(Entries taken from a collection)
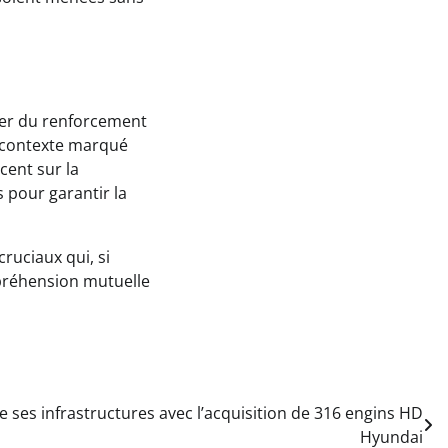
uter du renforcement
un contexte marqué
cent sur la
 pour garantir la
cruciaux qui, si
préhension mutuelle
e ses infrastructures avec l’acquisition de 316 engins HD
Hyundai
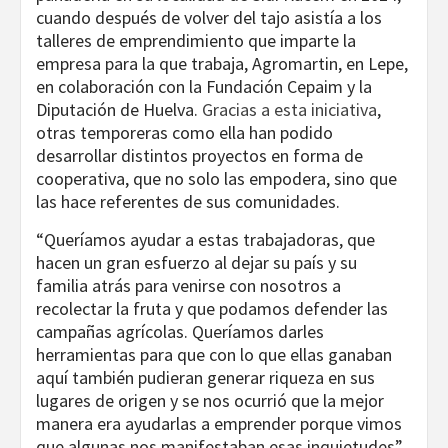
cuando después de volver del tajo asistía a los
talleres de emprendimiento que imparte la
empresa para la que trabaja, Agromartin, en Lepe,
en colaboración con la Fundación Cepaim y la
Diputación de Huelva.
Gracias a esta iniciativa
,
otras temporeras como ella han podido
desarrollar distintos proyectos en forma de
cooperativa, que no solo las empodera, sino que
las hace referentes de sus comunidades.
“Queríamos ayudar a estas trabajadoras, que
hacen un gran esfuerzo al dejar su país y su
familia atrás para venirse con nosotros a
recolectar la fruta y que podamos defender las
campañas agrícolas. Queríamos darles
herramientas para que con lo que ellas ganaban
aquí también pudieran generar riqueza en sus
lugares de origen y se nos ocurrió que la mejor
manera era ayudarlas a emprender porque vimos
que algunas nos manifestaban esas inquietudes”,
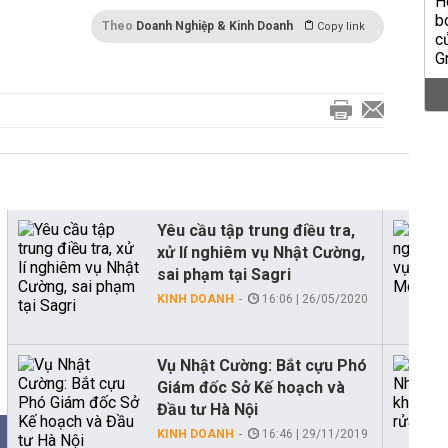
Theo
Doanh Nghiệp & Kinh Doanh
Copy link
Yêu cầu tập trung điều tra,
xử lí nghiêm vụ Nhật Cường,
sai phạm tại Sagri
KINH DOANH
16:06 | 26/05/2020
Vụ Nhật Cường: Bắt cựu Phó
Giám đốc Sở Kế hoạch và
Đầu tư Hà Nội
KINH DOANH
16:46 | 29/11/2019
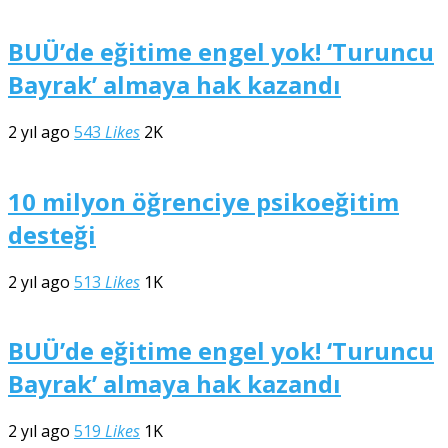
BUÜ’de eğitime engel yok! ‘Turuncu
Bayrak’ almaya hak kazandı
2 yıl ago
543
Likes
2K
10 milyon öğrenciye psikoeğitim
desteği
2 yıl ago
513
Likes
1K
BUÜ’de eğitime engel yok! ‘Turuncu
Bayrak’ almaya hak kazandı
2 yıl ago
519
Likes
1K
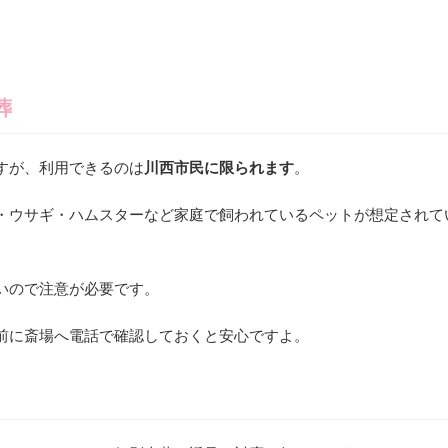
葬
すが、利用できるのは
川西市民に限られます
。
・ウサギ・ハムスターなど家庭で飼われているペットが想定されて
いので注意が必要です。
前に斎場へ電話で確認しておくと安心ですよ。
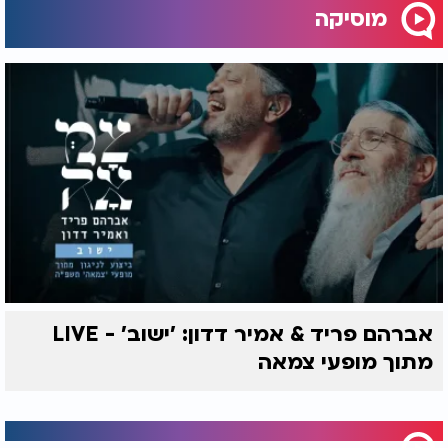
מוסיקה
אברהם פריד & אמיר דדון: 'ישוב' - LIVE
מתוך מופעי צמאה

Problem to solve: Please give the entries above again exactly as written, leaving out any pictures.

Answer to this problem:
uter du renforcement
un contexte marqué
cent sur la
 pour garantir la
cruciaux qui, si
préhension mutuelle
e ses infrastructures avec l’acquisition de 316 engins HD
Hyundai
cuando después de volver del tajo asistía a los
talleres de emprendimiento que imparte la
empresa para la que trabaja, Agromartin, en Lepe,
en colaboración con la Fundación Cepaim y la
Diputación de Huelva.
Gracias a esta iniciativa
,
otras temporeras como ella han podido
desarrollar distintos proyectos en forma de
cooperativa, que no solo las empodera, sino que
las hace referentes de sus comunidades.
“Queríamos ayudar a estas trabajadoras, que
hacen un gran esfuerzo al dejar su país y su
familia atrás para venirse con nosotros a
recolectar la fruta y que podamos defender las
campañas agrícolas. Queríamos darles
herramientas para que con lo que ellas ganaban
aquí también pudieran generar riqueza en sus
lugares de origen y se nos ocurrió que la mejor
manera era ayudarlas a emprender porque vimos
que algunas nos manifestaban esas inquietudes”,
Theo
Doanh Nghiệp & Kinh Doanh
Copy link
Yêu cầu tập trung điều tra,
xử lí nghiêm vụ Nhật Cường,
sai phạm tại Sagri
KINH DOANH
16:06 | 26/05/2020
Vụ Nhật Cường: Bắt cựu Phó
Giám đốc Sở Kế hoạch và
Đầu tư Hà Nội
KINH DOANH
16:46 | 29/11/2019
BUÜ’de eğitime engel yok! ‘Turuncu
Bayrak’ almaya hak kazandı
2 yıl ago
543
Likes
2K
10 milyon öğrenciye psikoeğitim
desteği
2 yıl ago
513
Likes
1K
BUÜ’de eğitime engel yok! ‘Turuncu
Bayrak’ almaya hak kazandı
2 yıl ago
519
Likes
1K
葬
すが、利用できるのは
川西市民に限られます
。
・ウサギ・ハムスターなど家庭で飼われているペットが想定されて
いので注意が必要です。
前に斎場へ電話で確認しておくと安心ですよ。
מוסיקה
אברהם פריד & אמיר דדון: 'ישוב' - LIVE
מתוך מופעי צמאה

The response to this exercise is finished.